When the line with "Huluの無料お試しはこちら" turns up below, begin repeating exactly, and carry on through the line with "Toledo - cazalegas"; no pictures go into the copy.

····················

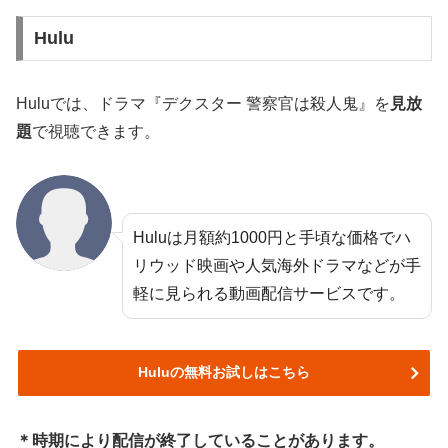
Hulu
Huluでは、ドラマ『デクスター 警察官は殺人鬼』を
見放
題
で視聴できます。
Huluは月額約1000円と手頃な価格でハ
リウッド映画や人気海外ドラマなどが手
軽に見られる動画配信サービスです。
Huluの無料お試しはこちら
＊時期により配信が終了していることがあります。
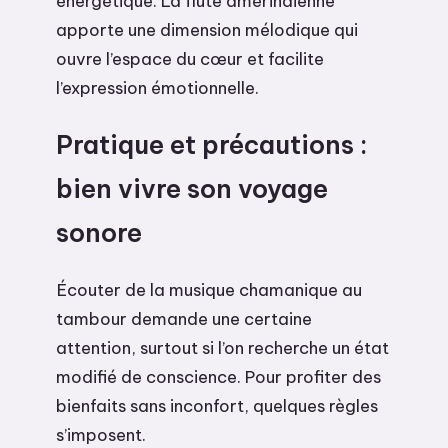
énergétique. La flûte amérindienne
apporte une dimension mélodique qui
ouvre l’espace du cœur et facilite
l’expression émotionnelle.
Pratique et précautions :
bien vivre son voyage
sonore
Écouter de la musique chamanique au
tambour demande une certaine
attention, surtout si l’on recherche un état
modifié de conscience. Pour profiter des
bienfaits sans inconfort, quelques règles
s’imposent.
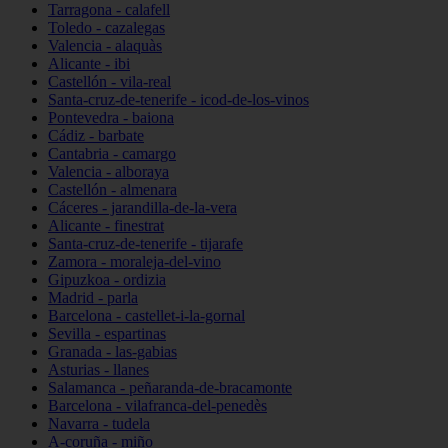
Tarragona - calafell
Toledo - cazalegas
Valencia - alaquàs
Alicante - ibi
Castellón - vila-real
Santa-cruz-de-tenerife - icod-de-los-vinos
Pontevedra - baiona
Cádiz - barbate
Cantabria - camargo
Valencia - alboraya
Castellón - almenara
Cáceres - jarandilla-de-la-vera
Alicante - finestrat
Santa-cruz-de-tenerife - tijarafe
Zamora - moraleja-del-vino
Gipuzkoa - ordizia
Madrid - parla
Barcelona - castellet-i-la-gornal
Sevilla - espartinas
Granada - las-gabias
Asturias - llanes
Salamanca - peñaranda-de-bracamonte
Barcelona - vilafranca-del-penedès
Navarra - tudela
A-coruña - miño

····················

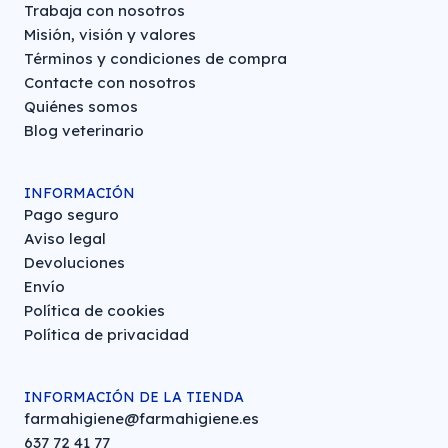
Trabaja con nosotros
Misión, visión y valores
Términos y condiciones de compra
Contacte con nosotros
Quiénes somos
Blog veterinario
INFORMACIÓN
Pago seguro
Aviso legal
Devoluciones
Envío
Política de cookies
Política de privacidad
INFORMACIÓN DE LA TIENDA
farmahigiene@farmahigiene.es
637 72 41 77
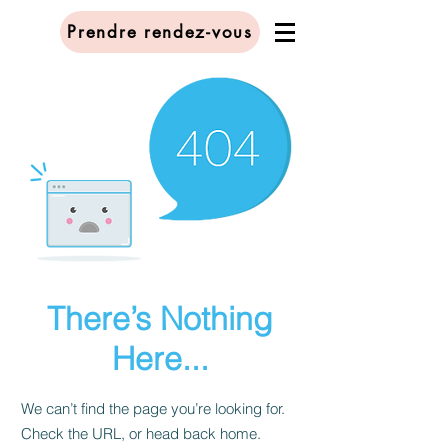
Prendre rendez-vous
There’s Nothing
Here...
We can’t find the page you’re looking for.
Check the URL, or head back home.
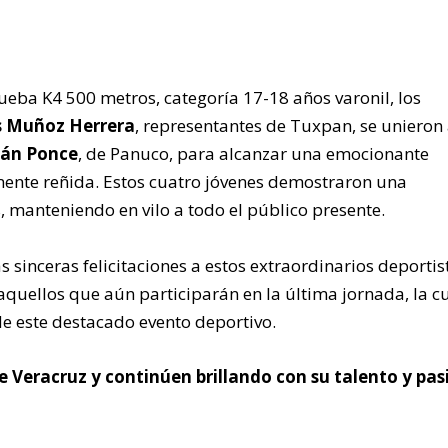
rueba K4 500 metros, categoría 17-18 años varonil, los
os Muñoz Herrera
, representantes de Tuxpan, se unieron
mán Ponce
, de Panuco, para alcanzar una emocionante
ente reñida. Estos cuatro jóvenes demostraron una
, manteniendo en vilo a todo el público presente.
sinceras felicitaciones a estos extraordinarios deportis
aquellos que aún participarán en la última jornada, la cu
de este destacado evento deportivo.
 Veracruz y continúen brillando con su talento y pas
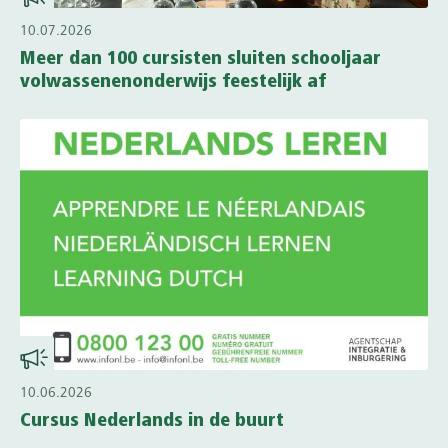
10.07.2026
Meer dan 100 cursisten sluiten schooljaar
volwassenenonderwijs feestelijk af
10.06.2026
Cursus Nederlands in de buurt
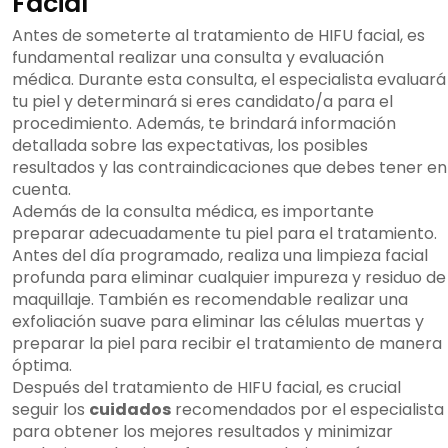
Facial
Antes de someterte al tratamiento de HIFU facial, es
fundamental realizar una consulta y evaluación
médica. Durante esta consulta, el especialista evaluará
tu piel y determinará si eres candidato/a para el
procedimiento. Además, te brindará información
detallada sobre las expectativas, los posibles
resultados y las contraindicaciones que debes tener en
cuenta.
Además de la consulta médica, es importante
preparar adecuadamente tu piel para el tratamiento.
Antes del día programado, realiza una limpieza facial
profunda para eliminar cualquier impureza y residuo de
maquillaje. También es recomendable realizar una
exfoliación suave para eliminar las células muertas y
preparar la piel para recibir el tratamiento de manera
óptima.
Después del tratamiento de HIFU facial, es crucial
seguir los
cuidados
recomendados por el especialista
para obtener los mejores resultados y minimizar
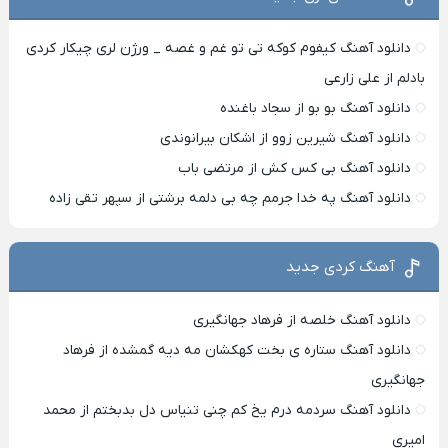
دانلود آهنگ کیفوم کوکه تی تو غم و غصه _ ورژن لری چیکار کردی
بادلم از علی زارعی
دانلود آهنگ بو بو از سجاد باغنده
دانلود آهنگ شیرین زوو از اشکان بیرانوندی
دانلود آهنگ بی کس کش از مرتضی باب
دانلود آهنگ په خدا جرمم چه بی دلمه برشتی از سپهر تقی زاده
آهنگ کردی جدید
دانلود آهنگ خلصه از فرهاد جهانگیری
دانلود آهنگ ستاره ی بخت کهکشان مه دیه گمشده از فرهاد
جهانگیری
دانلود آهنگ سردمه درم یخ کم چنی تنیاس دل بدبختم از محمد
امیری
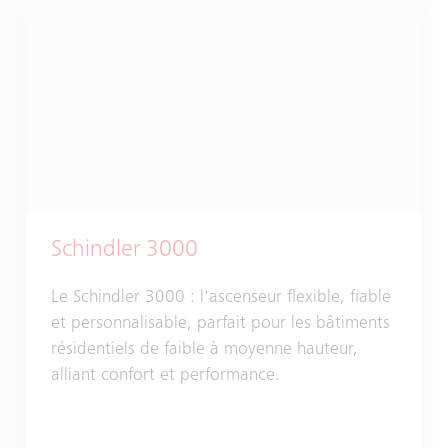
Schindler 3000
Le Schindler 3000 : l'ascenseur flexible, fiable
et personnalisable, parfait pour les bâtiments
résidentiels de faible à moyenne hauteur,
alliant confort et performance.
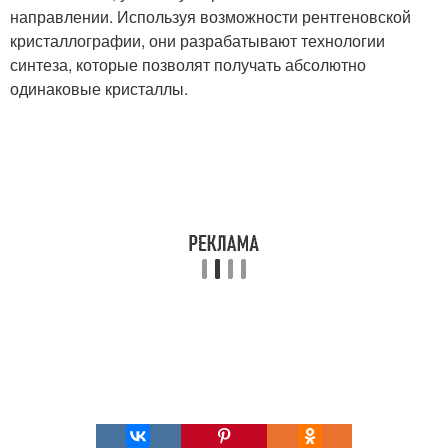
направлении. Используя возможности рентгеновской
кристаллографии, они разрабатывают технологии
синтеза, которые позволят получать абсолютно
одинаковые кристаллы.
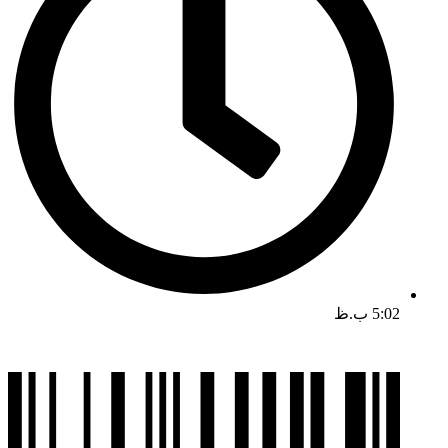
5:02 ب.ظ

····················

- [Solution to the exercise]
Huluの無料お試しはこちら
＊時期により配信が終了していることがあります。
énergétique. La flûte amérindienne
apporte une dimension mélodique qui
ouvre l’espace du cœur et facilite
l’expression émotionnelle.
Pratique et précautions :
bien vivre son voyage
sonore
Écouter de la musique chamanique au
tambour demande une certaine
attention, surtout si l’on recherche un état
modifié de conscience. Pour profiter des
bienfaits sans inconfort, quelques règles
s’imposent.
Tarragona - calafell
Toledo - cazalegas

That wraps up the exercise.